Já tenho escrito nestas páginas sobre a necessidade de substituir a actual Comissão Europeia por uma alternativa alargada de esquerda que procure outras soluções para o actual quadro de crise. Esta alternativa, política, terá de considerar as reivindicações da presente geração de protestos, enquadrá-las num programa político consistente e construir uma candidatura válida a 2014.
No entanto, tem faltado no espaço europeu um discurso aglutinador e organizado, o que, e de forma indirecta, tem contribuído para a legitimação da narrativa nacionalista que hoje domina culturalmente a Europa. Tal acontece porque partidos e movimentos sociais ainda se encontram condicionados por factores endógenos - intra-nacionais – relacionados com o impacto da crise e com as faltas de soluções políticas em determinado país, sendo por isso mais cómodo organizarem-se em torno de narrativas nacionais.
Ora, na realidade os factores condicionantes que impulsionam o descontentamento social não podem serem apenas considerados locais. São-no pelo menos, de alcance europeu. Ou seja, os motivos que levam para a rua milhares e milhares de portugueses são, com poucas distinções culturais, partilhados com gregos, irlandeses, italianos, franceses ou ingleses.
A falta de uma opinião pública europeia consolidada, a ausência política dos partidos políticos europeus e a natureza orgânica de muitos movimentos sociais (por vezes mais ficção que realidade) ajudam a explicar a falta de uma resposta integrada e a construção de um discurso coerente e partilhado que se apresente alternativo e validado socialmente. E neste sentido urge – em minha opinião – solidificar as relações entre estas três dimensões, para que a necessária mudança intra-sistémica possa ocorrer dentro de um quadro reformista legitimado.
Por diversas razões não temos sabido construir uma opinião pública europeia. Não existem jornais ou canais de televisão europeus e o que mais se assemelha a um espaço de partilha cívica europeia são as redes de contactos pessoais concentradas nas redes sociais (nomeadamente no Facebook), o que é manifestamente insuficiente para a edificação de uma consciência colectiva partilhada.
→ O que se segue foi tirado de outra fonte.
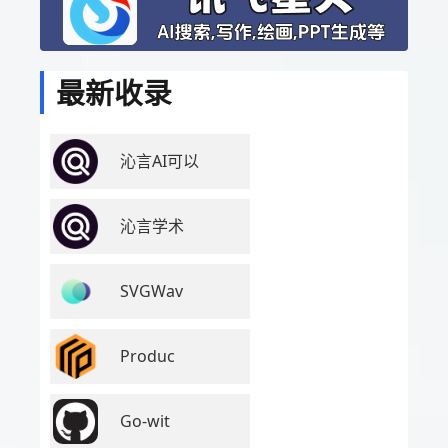
最新收录
沁言AI可以
沁言学术
SVGWav
Produc
Go-wit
Por outro lado, a tradição orgânica de muitos movimentos sociais, que por razões quase ideológicas se recusam a aceitar a normalidade institucional, também tem impossibilitado a construção de ligações mais eficazes e prospectivas. E assim, curiosamente, resta aos partidos políticos europeus, consagrados institucionalmente, saberem actuar no quadro da União e responderem às novas exigências, nomeadamente aos de esquerda.
Ora o paradoxo é que hoje em dia as estruturas partidárias fazem mais parte do problema do que da solução, e motivam – muitas vezes com razão – a desconfiança da sociedade civil engajada. Saber como resolver este busílis é a peça fundamental para procurar a reforma da República europeia. E a responsabilidade de tal, repito, encontra-se na esquerda europeia. Não o fazer pode significar o fim do projecto europeu e o retorno definitivo a uma Europa nacionalista, fechada e passadista. Um regresso ao século XIX em pleno século XXI.